[Exercise details]:
At the line that includes "de vous ajouter", begin writing out the entries below exactly, and continue through the last line without adding anything.

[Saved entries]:
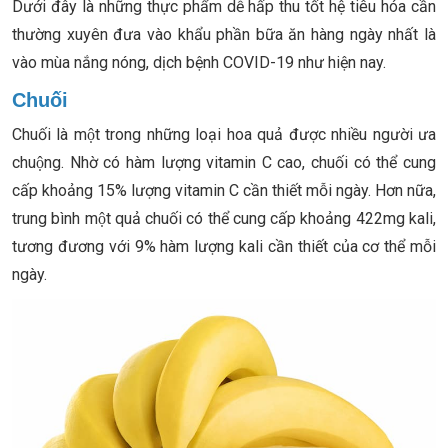
Dưới đây là những thực phẩm dễ hấp thu tốt hệ tiêu hóa cần
thường xuyên đưa vào khẩu phần bữa ăn hàng ngày nhất là
vào mùa nắng nóng, dịch bệnh COVID-19 như hiện nay.
Chuối
Chuối là một trong những loại hoa quả được nhiều người ưa
chuộng. Nhờ có hàm lượng vitamin C cao, chuối có thể cung
cấp khoảng 15% lượng vitamin C cần thiết mỗi ngày. Hơn nữa,
trung bình một quả chuối có thể cung cấp khoảng 422mg kali,
tương đương với 9% hàm lượng kali cần thiết của cơ thể mỗi
ngày.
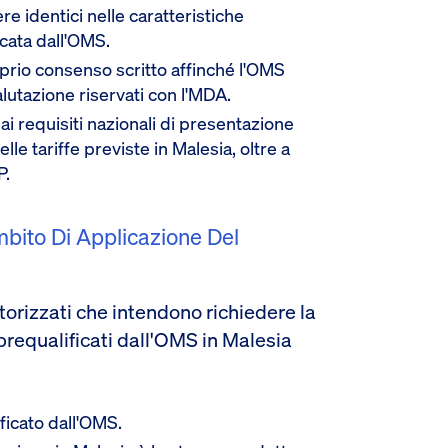
e identici nelle caratteristiche
icata dall'OMS.
oprio consenso scritto affinché l'OMS
lutazione riservati con l'MDA.
ai requisiti nazionali di presentazione
e tariffe previste in Malesia, oltre a
P.
mbito Di Applicazione Del
utorizzati che intendono richiedere la
prequalificati dall'OMS in Malesia
ificato dall'OMS.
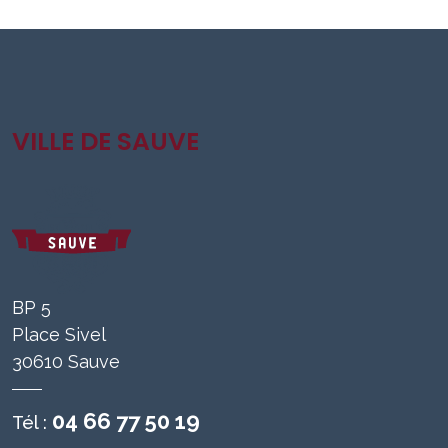
VILLE DE SAUVE
BP 5
Place Sivel
30610 Sauve
04 66 77 50 19
Tél :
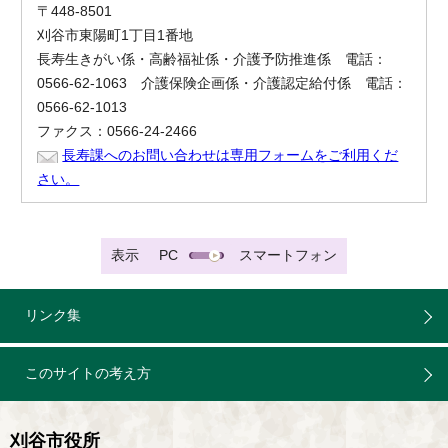
〒448-8501
刈谷市東陽町1丁目1番地
長寿生きがい係・高齢福祉係・介護予防推進係 電話：
0566-62-1063 介護保険企画係・介護認定給付係 電話：
0566-62-1013
ファクス：0566-24-2466
長寿課へのお問い合わせは専用フォームをご利用くだ
さい。
表示
PC
スマートフォン
リンク集
このサイトの考え方
刈谷市役所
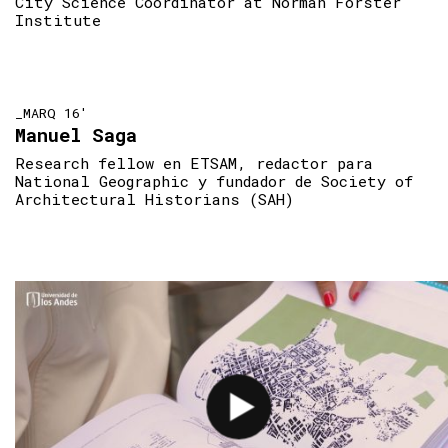
City Science Coordinator at Norman Forster
Institute
_MARQ 16'
Manuel Saga
Research fellow en ETSAM, redactor para
National Geographic y fundador de Society of
Architectural Historians (SAH)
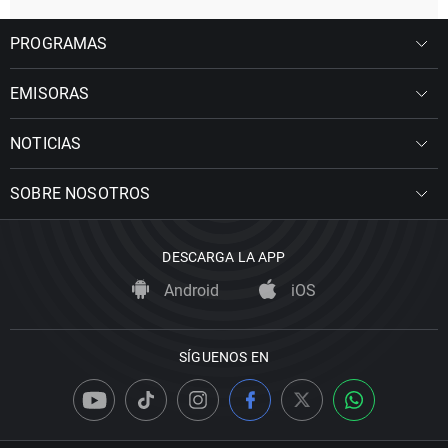
PROGRAMAS
EMISORAS
NOTICIAS
SOBRE NOSOTROS
DESCARGA LA APP
Android
iOS
SÍGUENOS EN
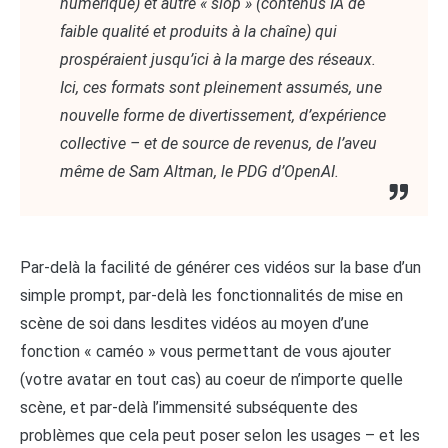
numérique) et autre « slop » (contenus IA de
faible qualité et produits à la chaîne) qui
prospéraient jusqu’ici à la marge des réseaux.
Ici, ces formats sont pleinement assumés, une
nouvelle forme de divertissement, d’expérience
collective – et de source de revenus, de l’aveu
même de Sam Altman, le PDG d’OpenAI.
Par-delà la facilité de générer ces vidéos sur la base d’un
simple prompt, par-delà les fonctionnalités de mise en
scène de soi dans lesdites vidéos au moyen d’une
fonction « caméo » vous permettant de vous ajouter
(votre avatar en tout cas) au coeur de n’importe quelle
scène, et par-delà l’immensité subséquente des
problèmes que cela peut poser selon les usages – et les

[Response for this exercise]:
fonction « caméo » vous permettant de vous ajouter
(votre avatar en tout cas) au coeur de n’importe quelle
scène, et par-delà l’immensité subséquente des
problèmes que cela peut poser selon les usages – et les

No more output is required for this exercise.